Wieder steht Weihnachten vor der Tür. Kurz vor den Feiertagen habe ich ein Erlebnis der ganz besonderen Art. Im September schlug ich mich mit den Scammern in Tinder herum, Anfang Dezember wurde meine Bankkarte bei einem Online-Einkauf dupliziert, weshalb ich einen Sonntagvormittag auf der Polizeiwache verbrachte. Doch anscheinend will sich 2021 mit Pauken und Trompeten von mir verabschieden …
Heute Morgen, als ich zum Einkaufen fahren wollte, sprang der Wagen zwar an, aber eine gelbe Leuchte leuchtete auf und weigerte sich beharrlich, sich wieder auszuschalten. Was, verflixt noch mal, war denn jetzt schon wieder los? Wie Penny in der Serie The Big Bang Theory die Lampe einfach zu ignorieren klappt bei mir nicht. Einen Aufkleber zum Drüberkleben hatte ich auch nicht zur Hand. Also raste ich zur Ford-Werkstatt.
Gerade eben in diesem Moment öffnet der Mechaniker die Motorhaube und kratzt sich am Kopf, während er sich die Bescherung anschaut. Er weiß sofort, was los ist, denn er deutet mit dem Finger auf Pfotenabdrücke, die sich über den gesamten Motorblock ziehen.

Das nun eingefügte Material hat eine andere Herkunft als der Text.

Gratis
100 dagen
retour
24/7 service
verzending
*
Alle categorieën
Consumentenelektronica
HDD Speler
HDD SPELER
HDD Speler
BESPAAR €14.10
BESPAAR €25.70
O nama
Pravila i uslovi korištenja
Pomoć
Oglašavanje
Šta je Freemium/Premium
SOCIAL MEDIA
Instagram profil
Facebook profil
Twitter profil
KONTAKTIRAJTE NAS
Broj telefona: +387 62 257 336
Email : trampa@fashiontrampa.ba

„Mäuse oder Ratten, hm, der Größe nach eher Ratten.“, sagt er lakonisch und fragt dann: „Wohnst du auf dem Land?“
„Ja.“, sage ich seufzend, habe ich doch schon oft von dem Problem gehört, dass bei längerem Stillstand eines Autos, Ratten die Kabel durchbeißen.
„Hast du den Wagen länger nicht gefahren?“, kommt auch schon gleich.
„Im Gegenteil, das ist ja gerade das Seltsame! Ich fahre jeden Tag damit und war auch gestern Abend noch unterwegs.“, protestiere ich und schüttle verständnislos den Kopf.
Eine Ratte? Na ja, logisch, gegenüber ist ein leeres Grundstück, einigermaßen verwildert und ab und zu werfen Leute auch Abfall über den Zaun. Da ist es kein Wunder, dass sich von dort auch mal eine Ratte in meinen Garten verirrt. Würde übrigens auch erklären, weshalb Peluche in letzter Zeit so viel gebellt hat … Man sollte eben immer auf seinen Hund hören. Doch dass sich das Vieh in nur einer einzigen Nacht in den Motorraum meines Wagens gequetscht und dann irgendein Kabel durchgenagt hat, ist einfach unglaublich.
Ich habe Glück im Unglück, die Werkstatt hat einen Ersatzwagen frei, sodass ich meinen Wagen gleich dalassen kann.
Nachmittags gebe ich die letzten Unterrichtsstunden vor Weihnachten. Abends zuhause angekommen, stelle ich den Ersatzwagen der Werkstatt dort ab, wo normalerweise mein Auto steht. Ich überlege, ob sich die Ratte wohl im Geräteschuppen versteckt, und entscheide, dort mal nachzusehen. Während ich um den Wagen herumgehe, knirscht es unter meinen Füßen.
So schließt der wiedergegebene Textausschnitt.